What if your data doesn't look linear at all? Let's look at some more realistic-looking page speed / purchase data:

In [3]:
import altair as alt
import numpy as np
import pandas as pd
from pylab import *

np.random.seed(2)
pageSpeeds = np.random.normal(3.0, 1.0, 1000)
purchaseAmount = np.random.normal(50.0, 10.0, 1000) / pageSpeeds

data = pd.DataFrame({'pageSpeeds':pageSpeeds, 'purchaseAmount':purchaseAmount})
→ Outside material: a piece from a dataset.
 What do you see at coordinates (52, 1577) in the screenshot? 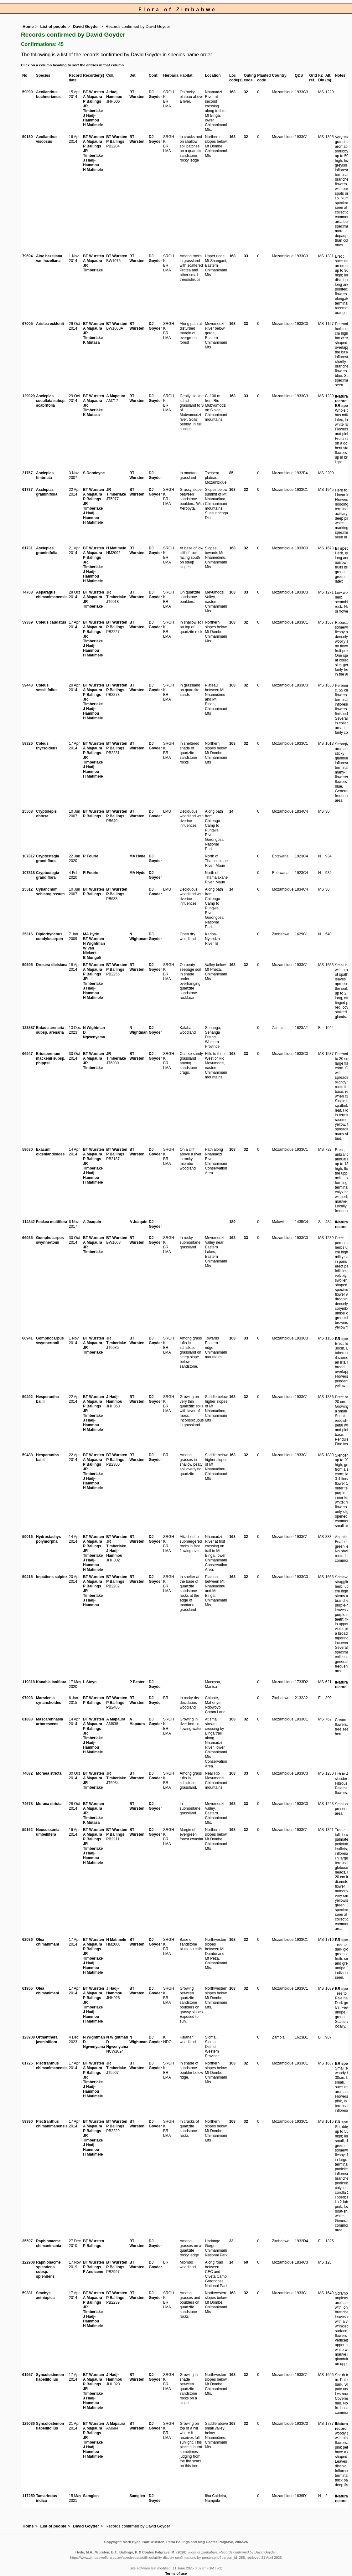
I see `Impatiens salpinx` at bounding box center [52, 1577].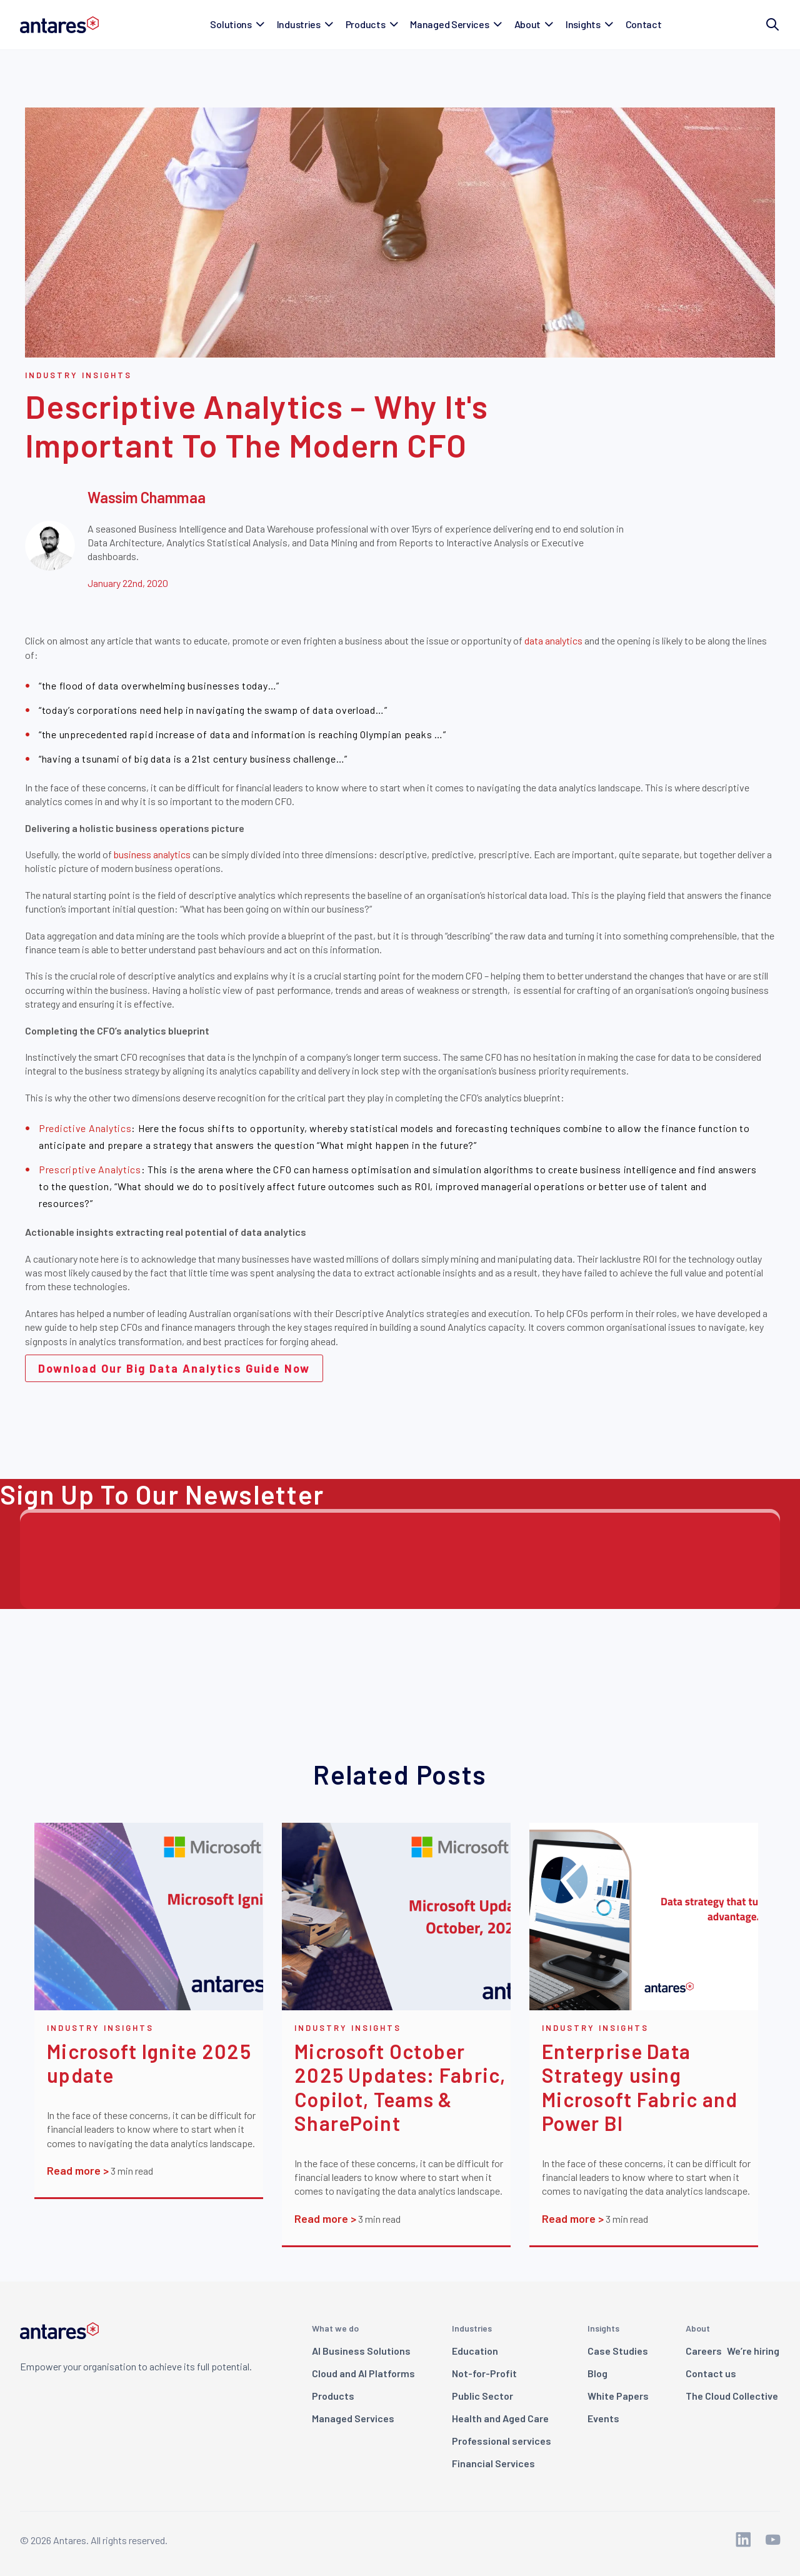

scatter_chart = alt.Chart(data).mark_point().encode(x='pageSpeeds:Q',  y='purchaseAmount:Q')
scatter_chart

numpy has a handy polyfit function we can use, to let us construct an nth-degree polynomial model of our data that minimizes squared error. Let's try it with a 4th degree polynomial:

In [0]:
x = np.array(pageSpeeds)
y = np.array(purchaseAmount)

p4 = np.poly1d(np.polyfit(x, y, 4))

We'll visualize our original scatter plot, together with a plot of our predicted values using the polynomial for page speed times ranging from 0-7 seconds:

In [7]:
xp = np.linspace(0, 7,  100)
p4_xp = p4(xp)

pred_data = pd.DataFrame({'xp':xp, 'p4_xp': p4_xp})

line_chart = alt.Chart(pred_data).mark_line(color='red').encode(x='xp:Q', y='p4_xp:Q')
scatter_chart + line_chart

Looks pretty good! Let's measure the r-squared error:

In [8]:
from sklearn.metrics import r2_score

r2 = r2_score(y, p4(x))

print(r2)


0.8293766396303073


## Activity

Try different polynomial orders. Can you get a better fit with higher orders? Do you start to see overfitting, even though the r-squared score looks good for this particular data set?